## Exercise
The answer must be every line below that contains the string "only".

## Records for this exercise

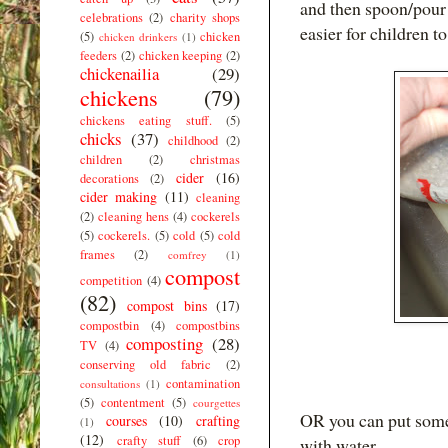
and then spoon/pour 
celebrations
(2)
charity shops
easier for children t
(5)
chicken
chicken drinkers
(1)
feeders
(2)
chicken keeping
(2)
chickenailia
(29)
chickens
(79)
chickens eating stuff.
(5)
chicks
(37)
childhood
(2)
children
(2)
christmas
cider
(16)
decorations
(2)
cider making
(11)
cleaning
(2)
cleaning hens
(4)
cockerels
(5)
cockerels.
(5)
cold
(5)
cold
frames
(2)
comfrey
(1)
compost
competition
(4)
(82)
compost bins
(17)
compostbin
(4)
compostbins
composting
(28)
TV
(4)
conserving old fabric
(2)
contamination
consultations
(1)
(5)
contentment
(5)
courgettes
OR you can put some 
courses
(10)
crafting
(1)
(12)
crafty stuff
(6)
crop
with water.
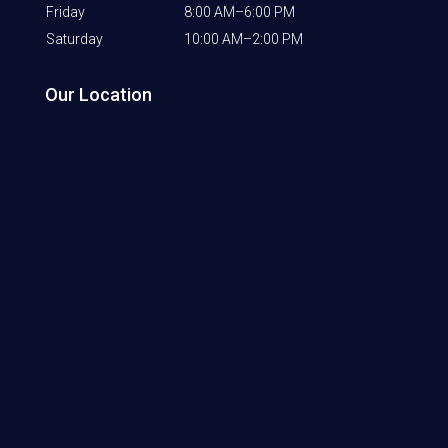
Friday
8:00 AM–6:00 PM
Saturday
10:00 AM–2:00 PM
Our Location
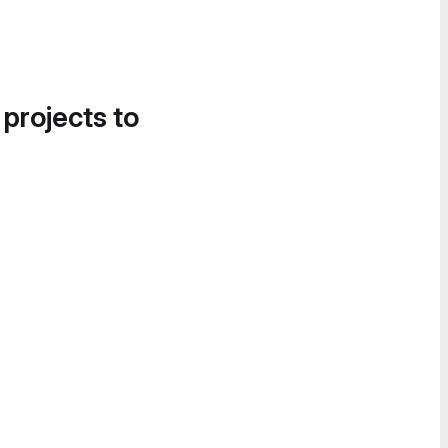
 projects to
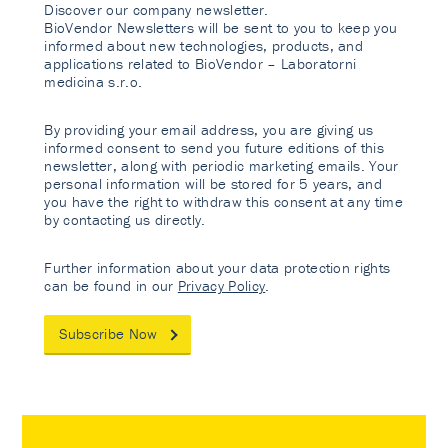
Discover our company newsletter.
BioVendor Newsletters will be sent to you to keep you
informed about new technologies, products, and
applications related to BioVendor – Laboratorni
medicina s.r.o.
By providing your email address, you are giving us
informed consent to send you future editions of this
newsletter, along with periodic marketing emails. Your
personal information will be stored for 5 years, and
you have the right to withdraw this consent at any time
by contacting us directly.
Further information about your data protection rights
can be found in our
Privacy Policy
.
Subscribe Now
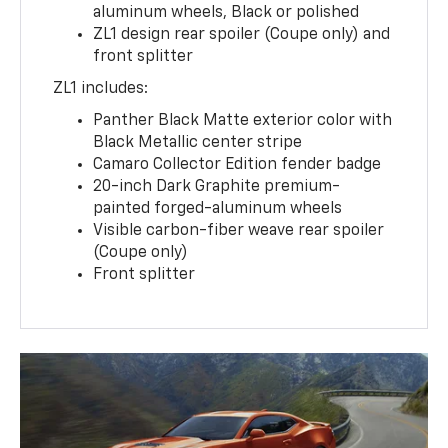
aluminum wheels, Black or polished
ZL1 design rear spoiler (Coupe only) and
front splitter
ZL1 includes:
Panther Black Matte exterior color with
Black Metallic center stripe
Camaro Collector Edition fender badge
20-inch Dark Graphite premium-
painted forged-aluminum wheels
Visible carbon-fiber weave rear spoiler
(Coupe only)
Front splitter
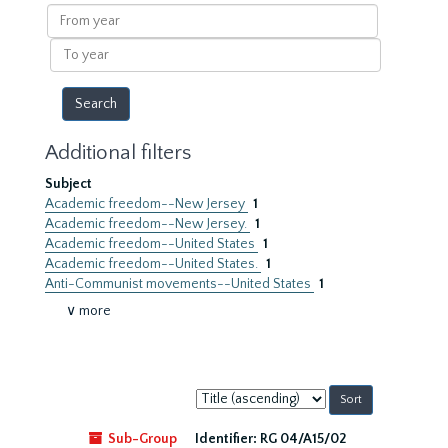
results
From
year
To
year
Additional filters
Subject
Academic freedom--New Jersey
1
Academic freedom--New Jersey.
1
Academic freedom--United States
1
Academic freedom--United States.
1
Anti-Communist movements--United States
1
∨ more
Sort
by:
Sub-Group
Identifier:
RG 04/A15/02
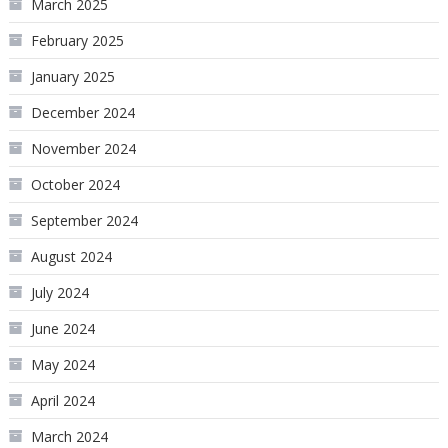
March 2025
February 2025
January 2025
December 2024
November 2024
October 2024
September 2024
August 2024
July 2024
June 2024
May 2024
April 2024
March 2024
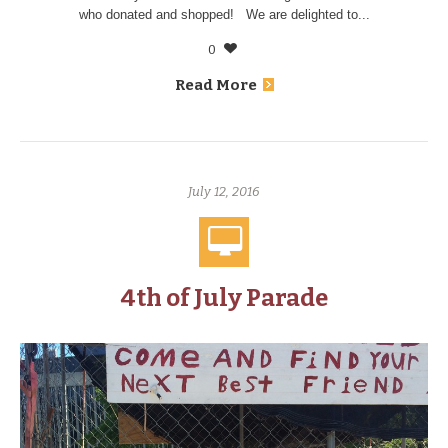
who donated and shopped! We are delighted to...
0
Read More
July 12, 2016
4th of July Parade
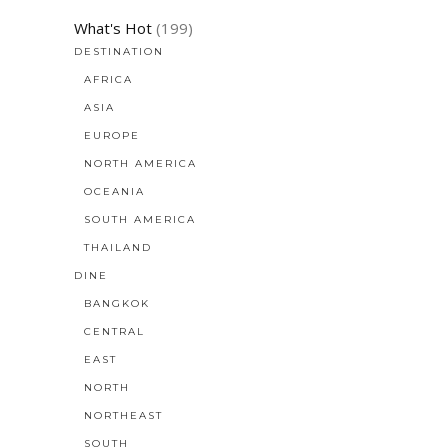
What's Hot
(199)
DESTINATION
AFRICA
ASIA
EUROPE
NORTH AMERICA
OCEANIA
SOUTH AMERICA
THAILAND
DINE
BANGKOK
CENTRAL
EAST
NORTH
NORTHEAST
SOUTH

## Output for this task
ZL1 design rear spoiler (Coupe only) and
(Coupe only)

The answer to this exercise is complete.